部屋に通される前に、おもてなしの為に用意された生菓子と抹茶を、囲炉裏のある空間で雅之達がゆっくりと楽しんでいると、そこに一人の人物が現れた。そろそろ来る頃か、と思っていた雅之は、その人物に視線を向ける事なく、まるで冷たく突き放す様な口調で、その人物を歓迎していない雰囲気を作った。


「お前の分は無いよ、ロサ・ギガンティア」


在席を拒絶する雅之……御方に向けて、ロサ・ギガンティアと字名で呼ばれた慎也は、内心で何でいつも俺ばかりがこんな目に遭うのかと嘆いていた。自分の全身全霊を掛けて忠義を尽くし、誰よりも深い愛を捧げている存在に牙を剥き出しにされる。これ以上ないストレスと苦痛を感じながら、慎也は、深々とその場に平伏した。


「度重なる無礼をお許し下さい。ロサ・ルキアエ、ロサ・ムルティフロラ、そして私……また、一部幹部達から、直接御身の元に馳せ参じ、謝罪させて頂きたいとの陳情を持って参りました」

「そう、他には何か言っていなかった?」

「………我々は、谷川 真司を、御身の忠実なる守護者ケルベロスとしてその立場を認める、と」


本気で怒った雅之の怒りをどうにか解くべく、この場所に送り込まれた慎也が、絞り出す様にして代表して発言をすると、鈴を転がした様な可憐な笑声が空間に溶けた。


「ふふ、みんな面白い事を言うね。認める?我がこのケルベロスを自らの隣に置くと決めているというのに……まぁ、そんな馬鹿な発言をした子の大体の顔は分かるよ。しかし、流石にこの場所にまで押し掛けては来ないだろうね?」

「慰安が終わるまで、本部にて待機しているとの事です」

「ならいいよ。だけど、今回の件に加担した人間に対して、今後予定していた『寵愛』は、全て白紙にする。これは決定事項だから、先に周知させておくように」

「……はっ、」


御方による決定事項が覆る事は有り得ない。神がそうと決めた事由について口出しをする権利など、例え大幹部である薔薇の八大原種にもありはしない。以前、真司を人質にして雅之を謀った男よりも重い罰だが、これは、それだけ今回の雅之の怒りが深いという事の裏付けとなっている。雅之は、これだけ真司を追い詰めた原因が、今回の四日間だけに限定しているとは全く考えていないのだ。長期間に渡り、真司の精神を蝕み苦しめ続けてきたツケが、いまここで回ってきた。それが分からない慎也ではないので、それ以上何も言う事は無かった……言える筈が無かったのだった。


「君は残るつもり?」

「はい、御方がお許しになられるなら、御身の護衛の任に着かせていただきたく思っております」

「そう。だけど、はっきり言って不快なんだ。これ以上、我に纏わりつくのは辞めて欲しいな」


慎也は、心臓に太い杭を、ずぐん、と深く打ち込まれた様な強い衝撃を受けた。死に直結するその痛みに、慎也の額にじっとりとした脂汗が浮かぶ。呼吸すら覚束なくなり、平伏した格好を維持するのが次第に難しくなっていく。そんな慎也に一瞥すら向けない雅之に、真司の胸は激しく震えた。

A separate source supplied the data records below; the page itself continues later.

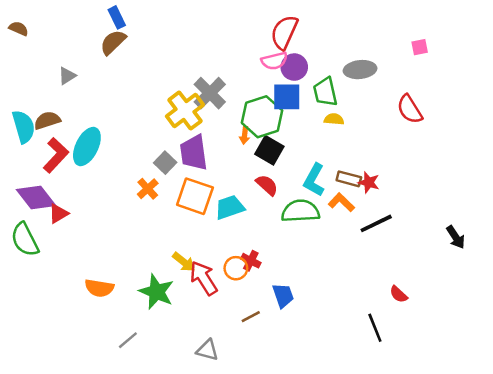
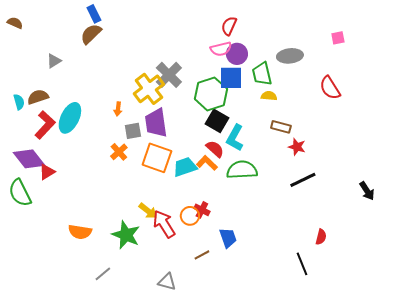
red semicircle: (284, 32) -> (229, 26), size x0.7
cyan semicircle: (24, 127) -> (19, 102), size x0.6
orange arrow: (245, 135) -> (118, 109), moved
gray square: (165, 163) -> (133, 131), turned 36
brown rectangle: (349, 179) -> (281, 127), moved
cyan L-shape: (314, 180) -> (235, 138), moved
orange L-shape: (341, 202) -> (207, 163), moved
red semicircle: (399, 294) -> (321, 237), turned -119

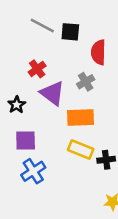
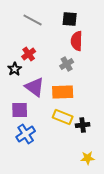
black square: (70, 32) -> (70, 19), moved
purple triangle: (52, 93) -> (35, 87), moved
black star: (17, 105) -> (15, 69), moved

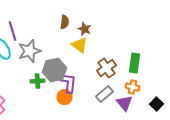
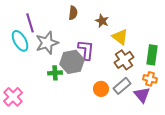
brown semicircle: (64, 22) -> (73, 13), moved
yellow triangle: (80, 45) -> (120, 37), moved
purple L-shape: (68, 83) -> (86, 50), moved
orange circle: (64, 97) -> (101, 89), moved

自分がもしも慎也と同じ立場だったら……自分の神から見捨てられたら、と考える。それは絶望そのものを身に宿した様な心境だろうと。


真司は、今では薔薇の八大原種に勝るとも劣らない信仰心を雅之に抱いている。だからこそ、真司には、慎也の今の気持ちが手に取る様に分かった。そして、それに同情する一方で、自分の為にこれだけ雅之が激怒してくれているのだという事実に、深い多幸感に包まれていた。そして、神の寵愛を一身に受けている自分という存在が、何よりも尊く感じられ、自分自身の自己肯定感の上昇に、著しく関与していった。


この三年間で、だいぶ自分自身に向ける自信は身に付いたが、幼い頃からの積み重ねで地の底を這っていた自己肯定感の引き上げをするのは、一朝一夕には叶わなかった。しかし、戦場で『ケルベロス』という自分の字名と同様のコードネームが一人歩きしても、ブラック・バカラで数々の功績を上げても、全く微動だにしなかったそれが、雅之の言動一つで、こんなにも。


これが、信仰か、と改めて感慨に浸る。真司は、ずっと、何かを信仰する人々を、危篤な人間もいたものだな、と心の何処かで斜めに見ていたが、この三年の月日を掛けて、それはあまりにも浅慮な考えだった事に気が付いたのだった。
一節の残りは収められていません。